Assignment: The task calls for every entry to be printed word for word, without the images.

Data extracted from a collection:
◆ ◆ ◆ ◆ ◆

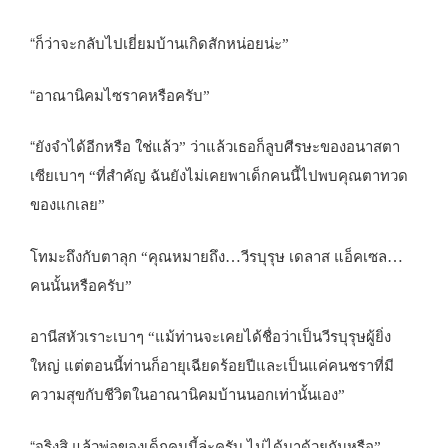
“
ก็ว่าจะกลับไปเยี่ยมบ้านเกิดสักหน่อยน่ะ”
“
อาณานิคมไซราคหรือครับ”
“
ยังจำได้อีกหรือ ใช่แล้ว” ว่าแล้วเธอก็ลูบศีรษะของอนาสตา
เซียเบาๆ “ที่สำคัญ ฉันยังไม่เคยพาเด็กคนนี้ไปพบคุณตาทวด
ของแกเลย”
…
…
โทมะถึงกับตาลุก “คุณหมายถึง
วีรบุรุษ เดลาส แอ็คเซล
คนนั้นหรือครับ”
อานีสหัวเราะเบาๆ “แม้ท่านจะเคยได้ชื่อว่าเป็นวีรบุรุษผู้ยิ่ง
ใหญ่ แต่ตอนนี้ท่านก็อายุเฉียดร้อยปีและเป็นแค่คนชราที่มี
ความสุขกับชีวิตในอาณานิคมบ้านนอกเท่านั้นเอง”
“
จริงสิ แล้วพ่อของเด็กคนนี้ล่ะครับ ไม่ได้มาด้วยกันหรือ”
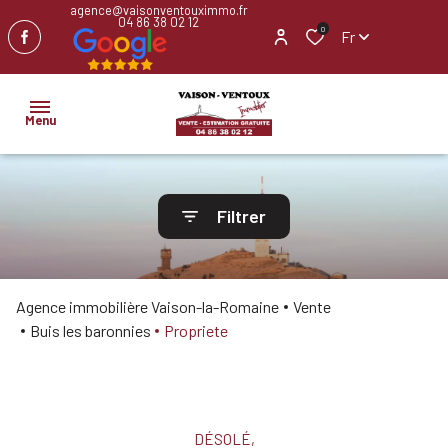
agence@vaisonventouximmo.fr
04 86 38 02 12
0
Fr
Menu
ACCUEIL
Filtrer
NOS
BIENS
Agence immobilière Vaison-la-Romaine
Vente
IMMOBILIER
Buis les baronnies
Propriete
PROFESSIONNEL
BIENS
VENDUS
DÉSOLÉ,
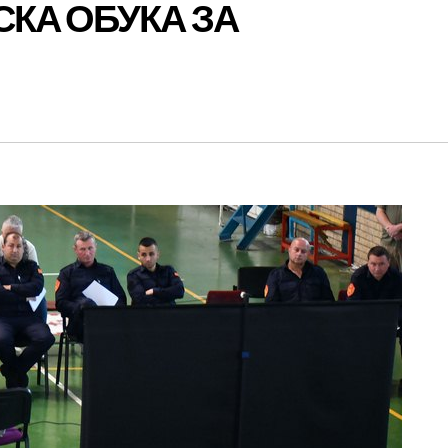
КА ОБУКА ЗА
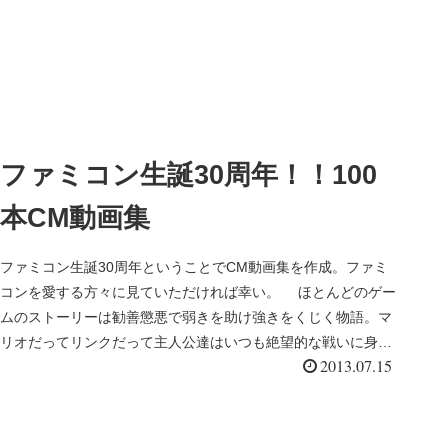
ファミコン生誕30周年！！100
本CM動画集
ファミコン生誕30周年ということでCM動画集を作成。ファミ
コンを愛する方々に見ていただければ幸い。 ほとんどのゲー
ムのストーリーは勧善懲悪で弱きを助け強きをくじく物語。マ
リオだってリンクだって主人公達はいつも絶望的な戦いに身­を
2013.07.15
投じる勇気...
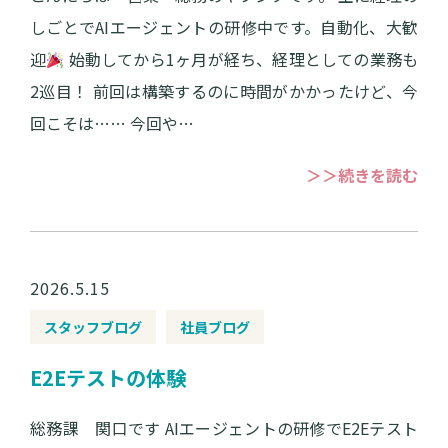
しごとでAIエージェントの研修中です。自動化、大歓
迎
始動してから1ヶ月が経ち、経理としての業務も
2巡目！ 前回は構築するのに時間がかかったけど、今
回こそは…… 今回や…
＞＞続きを読む
2026.5.15
スタッフブログ
社員ブログ
E2Eテストの体験
総務課 関口です AIエージェントの研修でE2Eテスト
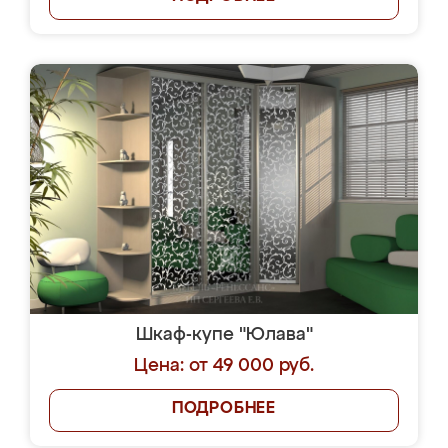
Шкаф-купе "Юлава"
Цена: от 49 000 руб.
ПОДРОБНЕЕ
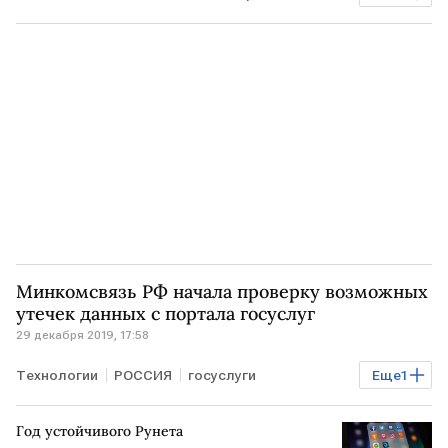
РОССИЯ
Минкомсвязь РФ начала проверку возможных
утечек данных с портала госуслуг
29 декабря 2019, 17:58
Технологии
РОССИЯ
госуслуги
Еще
1
Минкомсвязь РФ
Год устойчивого Рунета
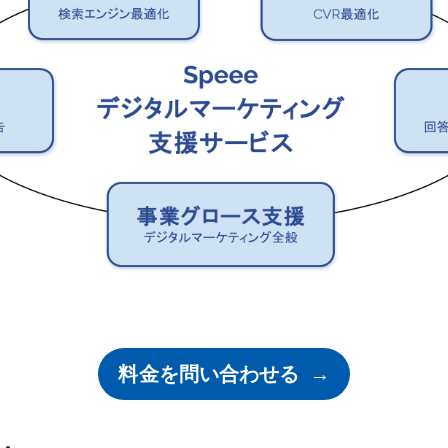
料金を問い合わせる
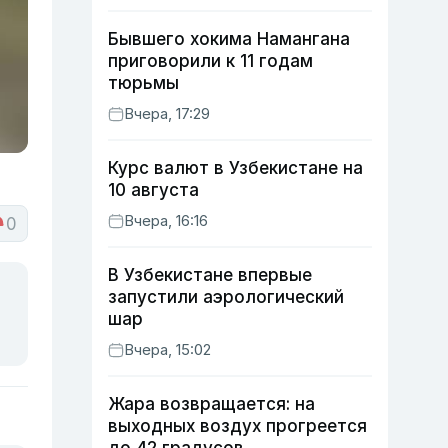
Бывшего хокима Намангана
приговорили к 11 годам
тюрьмы
Вчера, 17:29
Курс валют в Узбекистане на
10 августа
Вчера, 16:16
0
В Узбекистане впервые
запустили аэрологический
шар
Вчера, 15:02
Жара возвращается: на
выходных воздух прогреется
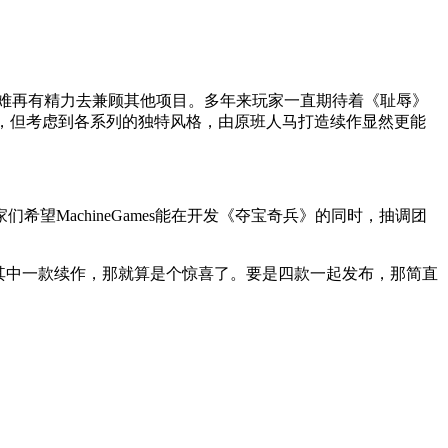
以很难再有精力去兼顾其他项目。多年来玩家一直期待着《耻辱》
发，但考虑到各系列的独特风格，由原班人马打造续作显然更能
望MachineGames能在开发《夺宝奇兵》的同时，抽调团
其中一款续作，那就算是个惊喜了。要是四款一起发布，那简直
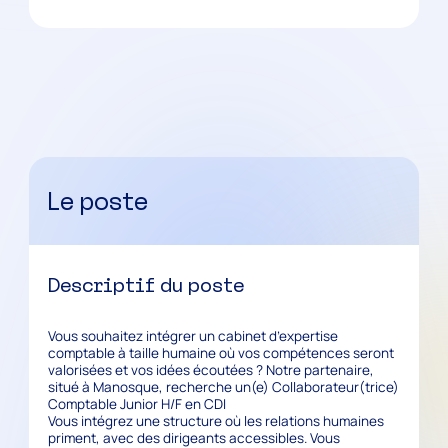
Le poste
Descriptif du poste
Vous souhaitez intégrer un cabinet d’expertise
comptable à taille humaine où vos compétences seront
valorisées et vos idées écoutées ? Notre partenaire,
situé à Manosque, recherche un(e) Collaborateur(trice)
Comptable Junior H/F en CDI
Vous intégrez une structure où les relations humaines
priment, avec des dirigeants accessibles. Vous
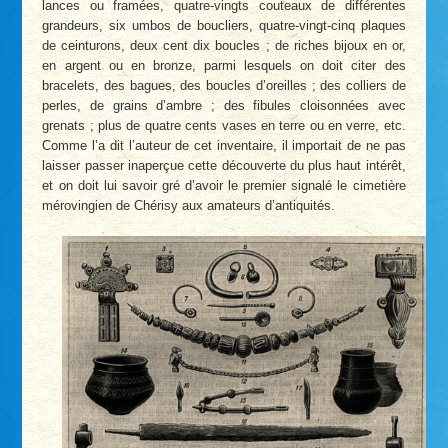
lances ou framées, quatre-vingts couteaux de différentes
grandeurs, six umbos de boucliers, quatre-vingt-cinq plaques
de ceinturons, deux cent dix boucles ; de riches bijoux en or,
en argent ou en bronze, parmi lesquels on doit citer des
bracelets, des bagues, des boucles d’oreilles ; des colliers de
perles, de grains d’ambre ; des fibules cloisonnées avec
grenats ; plus de quatre cents vases en terre ou en verre, etc.
Comme l’a dit l’auteur de cet inventaire, il importait de ne pas
laisser passer inaperçue cette découverte du plus haut intérêt,
et on doit lui savoir gré d’avoir le premier signalé le cimetière
mérovingien de Chérisy aux amateurs d’antiquités.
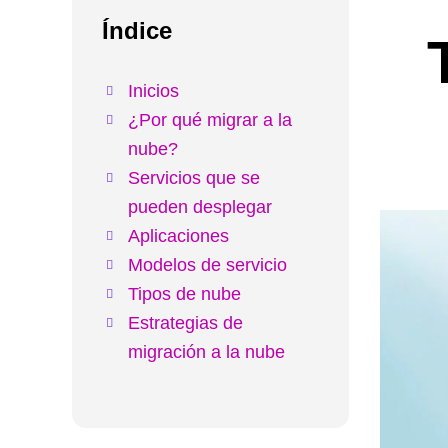
Índice
Inicios
¿Por qué migrar a la
nube?
Servicios que se
pueden desplegar
Aplicaciones
Modelos de servicio
Tipos de nube
Estrategias de
migración a la nube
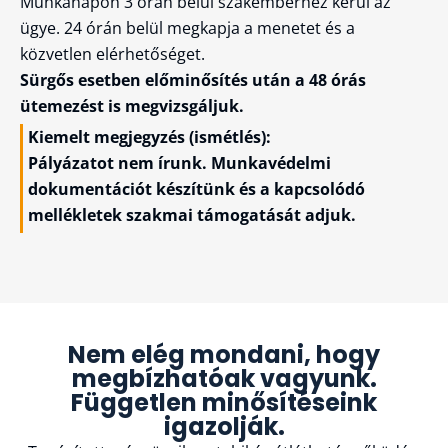
Munkanapon 3 órán belül szakemberhez kerül az
ügye. 24 órán belül megkapja a menetet és a
közvetlen elérhetőséget.
Sürgős esetben előminősítés után a 48 órás
ütemezést is megvizsgáljuk.
Kiemelt megjegyzés (ismétlés):
Pályázatot nem írunk. Munkavédelmi
dokumentációt készítünk és a kapcsolódó
mellékletek szakmai támogatását adjuk.
Nem elég mondani, hogy
megbízhatóak vagyunk.
Független minősítéseink
igazolják.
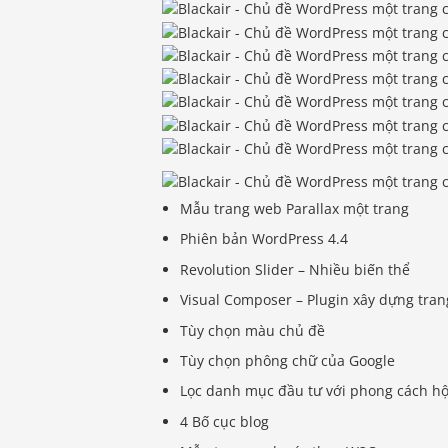
Mẫu trang web Parallax một trang
Phiên bản WordPress 4.4
Revolution Slider – Nhiều biến thể
Visual Composer – Plugin xây dựng tra
Tùy chọn màu chủ đề
Tùy chọn phông chữ của Google
Lọc danh mục đầu tư với phong cách h
4 Bố cục blog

◆ ◆ ◆ ◆ ◆

Result of this task:
“
ก็ว่าจะกลับไปเยี่ยมบ้านเกิดสักหน่อยน่ะ”
“
อาณานิคมไซราคหรือครับ”
“
ยังจำได้อีกหรือ ใช่แล้ว” ว่าแล้วเธอก็ลูบศีรษะของอนาสตา
เซียเบาๆ “ที่สำคัญ ฉันยังไม่เคยพาเด็กคนนี้ไปพบคุณตาทวด
ของแกเลย”
…
…
โทมะถึงกับตาลุก “คุณหมายถึง
วีรบุรุษ เดลาส แอ็คเซล
คนนั้นหรือครับ”
อานีสหัวเราะเบาๆ “แม้ท่านจะเคยได้ชื่อว่าเป็นวีรบุรุษผู้ยิ่ง
ใหญ่ แต่ตอนนี้ท่านก็อายุเฉียดร้อยปีและเป็นแค่คนชราที่มี
ความสุขกับชีวิตในอาณานิคมบ้านนอกเท่านั้นเอง”
“
จริงสิ แล้วพ่อของเด็กคนนี้ล่ะครับ ไม่ได้มาด้วยกันหรือ”
agence@vaisonventouximmo.fr
04 86 38 02 12
0
Fr
Menu
ACCUEIL
Filtrer
NOS
BIENS
Agence immobilière Vaison-la-Romaine
Vente
IMMOBILIER
Buis les baronnies
Propriete
PROFESSIONNEL
BIENS
VENDUS
DÉSOLÉ,
КА ОБУКА ЗА
ファミコン生誕30周年！！100
本CM動画集
ファミコン生誕30周年ということでCM動画集を作成。ファミ
コンを愛する方々に見ていただければ幸い。 ほとんどのゲー
ムのストーリーは勧善懲悪で弱きを助け強きをくじく物語。マ
リオだってリンクだって主人公達はいつも絶望的な戦いに身­を
2013.07.15
投じる勇気...
しごとでAIエージェントの研修中です。自動化、大歓
迎
始動してから1ヶ月が経ち、経理としての業務も
2巡目！ 前回は構築するのに時間がかかったけど、今
回こそは…… 今回や…
＞＞続きを読む
2026.5.15
スタッフブログ
社員ブログ
E2Eテストの体験
総務課 関口です AIエージェントの研修でE2Eテスト
Шкаф-купе "Юлава"
Цена: от 49 000 руб.
ПОДРОБНЕЕ
РОССИЯ
Минкомсвязь РФ начала проверку возможных
утечек данных с портала госуслуг
29 декабря 2019, 17:58
Технологии
РОССИЯ
госуслуги
Еще
1
Минкомсвязь РФ
Год устойчивого Рунета
料金を問い合わせる
Бывшего хокима Намангана
приговорили к 11 годам
тюрьмы
Вчера, 17:29
Курс валют в Узбекистане на
10 августа
Вчера, 16:16
0
В Узбекистане впервые
запустили аэрологический
шар
Вчера, 15:02
Жара возвращается: на
выходных воздух прогреется
以很难再有精力去兼顾其他项目。多年来玩家一直期待着《耻辱》
发，但考虑到各系列的独特风格，由原班人马打造续作显然更能
望MachineGames能在开发《夺宝奇兵》的同时，抽调团
其中一款续作，那就算是个惊喜了。要是四款一起发布，那简直
Le poste
Descriptif du poste
Vous souhaitez intégrer un cabinet d’expertise
comptable à taille humaine où vos compétences seront
valorisées et vos idées écoutées ? Notre partenaire,
situé à Manosque, recherche un(e) Collaborateur(trice)
Comptable Junior H/F en CDI
Vous intégrez une structure où les relations humaines
priment, avec des dirigeants accessibles. Vous
lances ou framées, quatre-vingts couteaux de différentes
grandeurs, six umbos de boucliers, quatre-vingt-cinq plaques
de ceinturons, deux cent dix boucles ; de riches bijoux en or,
en argent ou en bronze, parmi lesquels on doit citer des
bracelets, des bagues, des boucles d’oreilles ; des colliers de
perles, de grains d’ambre ; des fibules cloisonnées avec
grenats ; plus de quatre cents vases en terre ou en verre, etc.
Comme l’a dit l’auteur de cet inventaire, il importait de ne pas
laisser passer inaperçue cette découverte du plus haut intérêt,
et on doit lui savoir gré d’avoir le premier signalé le cimetière
mérovingien de Chérisy aux amateurs d’antiquités.
Índice
Inicios
¿Por qué migrar a la
nube?
Servicios que se
pueden desplegar
Aplicaciones
Modelos de servicio
Tipos de nube
Estrategias de
migración a la nube
Munkanapon 3 órán belül szakemberhez kerül az
ügye. 24 órán belül megkapja a menetet és a
közvetlen elérhetőséget.
Sürgős esetben előminősítés után a 48 órás
ütemezést is megvizsgáljuk.
Kiemelt megjegyzés (ismétlés):
Pályázatot nem írunk. Munkavédelmi
dokumentációt készítünk és a kapcsolódó
mellékletek szakmai támogatását adjuk.
Nem elég mondani, hogy
megbízhatóak vagyunk.
Független minősítéseink
igazolják.
Mẫu trang web Parallax một trang
Phiên bản WordPress 4.4
Revolution Slider – Nhiều biến thể
Visual Composer – Plugin xây dựng tra
Tùy chọn màu chủ đề
Tùy chọn phông chữ của Google
Lọc danh mục đầu tư với phong cách h
4 Bố cục blog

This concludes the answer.